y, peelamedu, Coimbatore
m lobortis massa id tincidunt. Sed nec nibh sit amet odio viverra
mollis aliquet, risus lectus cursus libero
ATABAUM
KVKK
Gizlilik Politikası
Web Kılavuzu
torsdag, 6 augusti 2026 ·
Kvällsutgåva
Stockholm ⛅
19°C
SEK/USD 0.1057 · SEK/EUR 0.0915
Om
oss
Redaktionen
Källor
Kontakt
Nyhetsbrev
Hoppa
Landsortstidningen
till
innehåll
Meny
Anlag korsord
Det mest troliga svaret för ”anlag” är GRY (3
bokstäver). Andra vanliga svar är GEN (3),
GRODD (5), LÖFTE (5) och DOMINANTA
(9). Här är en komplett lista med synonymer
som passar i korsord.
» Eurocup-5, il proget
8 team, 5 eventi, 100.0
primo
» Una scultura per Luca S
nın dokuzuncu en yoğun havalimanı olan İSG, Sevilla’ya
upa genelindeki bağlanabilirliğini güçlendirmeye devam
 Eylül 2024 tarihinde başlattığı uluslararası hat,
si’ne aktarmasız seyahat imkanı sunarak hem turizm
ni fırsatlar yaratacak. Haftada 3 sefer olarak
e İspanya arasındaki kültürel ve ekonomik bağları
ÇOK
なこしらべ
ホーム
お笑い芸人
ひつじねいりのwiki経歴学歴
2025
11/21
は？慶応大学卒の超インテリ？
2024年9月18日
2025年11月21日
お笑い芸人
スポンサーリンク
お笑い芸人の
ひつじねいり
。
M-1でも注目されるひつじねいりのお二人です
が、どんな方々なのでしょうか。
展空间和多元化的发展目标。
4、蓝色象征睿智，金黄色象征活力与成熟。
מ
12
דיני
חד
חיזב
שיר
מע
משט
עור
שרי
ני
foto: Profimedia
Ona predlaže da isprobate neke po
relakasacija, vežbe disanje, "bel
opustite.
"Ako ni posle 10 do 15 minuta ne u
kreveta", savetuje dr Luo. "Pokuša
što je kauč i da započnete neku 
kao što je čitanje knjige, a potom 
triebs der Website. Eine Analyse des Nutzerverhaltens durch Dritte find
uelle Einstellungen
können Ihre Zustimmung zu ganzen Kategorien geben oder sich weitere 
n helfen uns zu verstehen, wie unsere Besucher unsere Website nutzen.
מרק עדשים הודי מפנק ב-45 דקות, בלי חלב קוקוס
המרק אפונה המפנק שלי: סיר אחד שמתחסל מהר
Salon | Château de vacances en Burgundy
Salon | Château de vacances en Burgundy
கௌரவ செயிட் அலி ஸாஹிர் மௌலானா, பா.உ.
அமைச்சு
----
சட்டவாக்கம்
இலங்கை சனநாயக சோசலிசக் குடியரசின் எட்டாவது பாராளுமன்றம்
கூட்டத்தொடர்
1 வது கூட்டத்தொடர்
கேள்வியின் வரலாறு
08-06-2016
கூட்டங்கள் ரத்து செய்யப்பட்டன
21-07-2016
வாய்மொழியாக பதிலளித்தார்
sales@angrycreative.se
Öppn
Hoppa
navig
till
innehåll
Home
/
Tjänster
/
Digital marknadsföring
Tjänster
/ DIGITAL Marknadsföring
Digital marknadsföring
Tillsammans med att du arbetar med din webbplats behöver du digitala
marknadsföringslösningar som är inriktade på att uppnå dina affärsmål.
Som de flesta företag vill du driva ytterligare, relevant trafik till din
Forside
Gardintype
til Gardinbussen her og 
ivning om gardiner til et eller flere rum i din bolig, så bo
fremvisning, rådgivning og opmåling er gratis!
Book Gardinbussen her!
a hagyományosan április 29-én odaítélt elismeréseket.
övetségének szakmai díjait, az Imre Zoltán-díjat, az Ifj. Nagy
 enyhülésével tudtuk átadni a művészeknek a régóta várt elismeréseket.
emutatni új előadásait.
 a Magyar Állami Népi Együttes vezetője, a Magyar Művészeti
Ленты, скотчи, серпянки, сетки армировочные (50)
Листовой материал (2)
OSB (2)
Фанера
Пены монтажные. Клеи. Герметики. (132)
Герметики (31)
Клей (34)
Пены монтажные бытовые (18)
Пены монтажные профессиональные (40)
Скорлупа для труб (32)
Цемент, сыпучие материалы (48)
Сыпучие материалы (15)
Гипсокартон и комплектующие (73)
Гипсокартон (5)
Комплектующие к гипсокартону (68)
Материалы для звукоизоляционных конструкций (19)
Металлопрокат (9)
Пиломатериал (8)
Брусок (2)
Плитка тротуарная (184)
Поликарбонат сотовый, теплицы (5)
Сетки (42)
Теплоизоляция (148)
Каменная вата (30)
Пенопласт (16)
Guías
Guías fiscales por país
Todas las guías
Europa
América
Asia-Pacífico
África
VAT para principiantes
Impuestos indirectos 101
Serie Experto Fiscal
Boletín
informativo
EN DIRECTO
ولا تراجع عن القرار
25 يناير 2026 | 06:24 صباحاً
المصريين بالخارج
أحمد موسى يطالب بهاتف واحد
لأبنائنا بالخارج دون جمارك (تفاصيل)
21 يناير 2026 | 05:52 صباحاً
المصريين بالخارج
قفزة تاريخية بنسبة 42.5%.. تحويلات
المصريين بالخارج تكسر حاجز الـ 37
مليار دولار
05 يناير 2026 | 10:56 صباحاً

........

◆ Exercise:
Please copy, exactly as written, every line in the listing above from the line with "som passar i korsord." up to and including the line with "Eylül 2024 tarihinde".

◆ Response below:
som passar i korsord.
» Eurocup-5, il proget
8 team, 5 eventi, 100.0
primo
» Una scultura per Luca S
nın dokuzuncu en yoğun havalimanı olan İSG, Sevilla’ya
upa genelindeki bağlanabilirliğini güçlendirmeye devam
 Eylül 2024 tarihinde başlattığı uluslararası hat,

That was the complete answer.